Task input |
───
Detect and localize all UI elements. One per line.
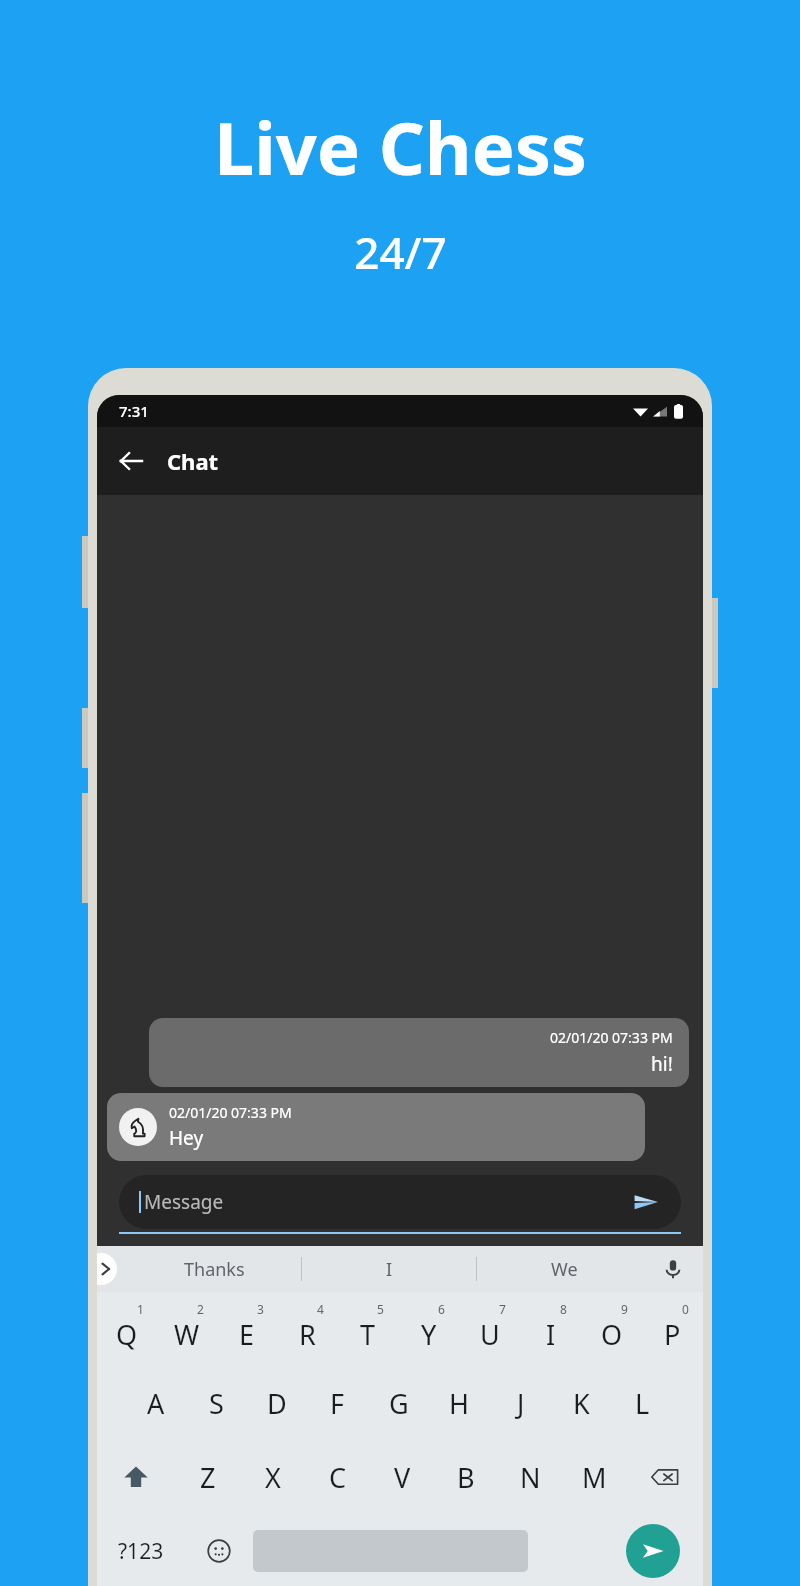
staticText: 1 [137, 1301, 144, 1317]
staticText: 3 [257, 1301, 264, 1317]
staticText: F [330, 1385, 345, 1422]
staticText: K [573, 1385, 590, 1422]
staticText: Z [200, 1459, 216, 1496]
staticText: Message [144, 1189, 224, 1215]
button[interactable]: O [581, 1292, 642, 1366]
staticText: hi! [651, 1051, 673, 1077]
staticText: H [449, 1385, 470, 1422]
button[interactable]: X [240, 1440, 305, 1514]
button[interactable]: M [562, 1440, 626, 1514]
staticText: J [517, 1385, 525, 1422]
staticText: 2 [197, 1301, 204, 1317]
button[interactable]: 02/01/20 07:33 PM [149, 1018, 689, 1087]
staticText: T [360, 1316, 376, 1353]
button[interactable]: Send [603, 1514, 703, 1586]
button[interactable]: We [477, 1246, 651, 1292]
button[interactable]: D [246, 1366, 307, 1440]
button[interactable]: J [490, 1366, 551, 1440]
button[interactable]: V [370, 1440, 434, 1514]
staticText: 7:31 [119, 401, 149, 421]
staticText: Hey [169, 1125, 204, 1151]
button[interactable]: S [186, 1366, 246, 1440]
button[interactable]: Emoji [184, 1514, 253, 1586]
button[interactable]: G [368, 1366, 429, 1440]
staticText: I [546, 1316, 556, 1353]
staticText: B [457, 1459, 475, 1496]
staticText: 02/01/20 07:33 PM [550, 1028, 673, 1047]
button[interactable]: N [498, 1440, 562, 1514]
staticText: We [551, 1257, 578, 1282]
button[interactable]: Shift [97, 1440, 175, 1514]
staticText: Y [421, 1316, 437, 1353]
staticText: M [582, 1459, 607, 1496]
staticText: S [209, 1385, 224, 1422]
button[interactable]: Back [109, 439, 153, 483]
button[interactable]: Expand [97, 1253, 117, 1285]
staticText: R [299, 1316, 316, 1353]
staticText: D [267, 1385, 287, 1422]
staticText: G [389, 1385, 409, 1422]
staticText: O [601, 1316, 623, 1353]
button[interactable]: L [612, 1366, 673, 1440]
staticText: W [174, 1316, 200, 1353]
button[interactable]: ?123 [97, 1514, 184, 1586]
staticText: 9 [621, 1301, 628, 1317]
button[interactable]: Thanks [127, 1246, 301, 1292]
button[interactable]: Send [631, 1187, 661, 1217]
button[interactable]: K [551, 1366, 612, 1440]
button[interactable]: Z [175, 1440, 240, 1514]
staticText: U [480, 1316, 500, 1353]
staticText: Thanks [184, 1257, 245, 1282]
button[interactable]: F [307, 1366, 368, 1440]
button[interactable]: B [434, 1440, 498, 1514]
staticText: 8 [560, 1301, 567, 1317]
staticText: 02/01/20 07:33 PM [169, 1103, 292, 1122]
staticText: C [329, 1459, 347, 1496]
staticText: E [239, 1316, 255, 1353]
staticText: A [147, 1385, 165, 1422]
staticText: Chat [167, 446, 219, 476]
staticText: L [635, 1385, 650, 1422]
button[interactable]: Backspace [626, 1440, 703, 1514]
staticText: P [664, 1316, 681, 1353]
staticText: X [265, 1459, 281, 1496]
staticText: 0 [682, 1301, 689, 1317]
staticText: 5 [377, 1301, 384, 1317]
button[interactable]: E [217, 1292, 277, 1366]
button[interactable]: 02/01/20 07:33 PM [107, 1093, 645, 1161]
staticText: N [520, 1459, 541, 1496]
staticText: 6 [438, 1301, 445, 1317]
button[interactable]: I [302, 1246, 476, 1292]
staticText: ?123 [118, 1537, 164, 1566]
button[interactable]: A [126, 1366, 186, 1440]
staticText: V [394, 1459, 411, 1496]
button[interactable]: Y [398, 1292, 459, 1366]
button[interactable]: C [305, 1440, 370, 1514]
button[interactable]: I [520, 1292, 581, 1366]
button[interactable]: R [277, 1292, 337, 1366]
button[interactable]: Voice input [651, 1246, 695, 1292]
button[interactable]: Message [119, 1175, 681, 1229]
staticText: Q [116, 1316, 138, 1353]
button[interactable]: Q [97, 1292, 157, 1366]
button[interactable]: W [157, 1292, 217, 1366]
button[interactable]: H [429, 1366, 490, 1440]
staticText: Live Chess [214, 98, 587, 196]
staticText: 24/7 [354, 222, 447, 282]
staticText: 4 [317, 1301, 324, 1317]
staticText: I [386, 1257, 393, 1282]
button[interactable]: P [642, 1292, 703, 1366]
button[interactable]: U [459, 1292, 520, 1366]
staticText: 7 [499, 1301, 506, 1317]
button[interactable]: T [337, 1292, 398, 1366]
───
Work to complete | Copy whichever lines in the listing above hold "Message".

Task response |
staticText: Message [144, 1189, 224, 1215]
button[interactable]: Message [119, 1175, 681, 1229]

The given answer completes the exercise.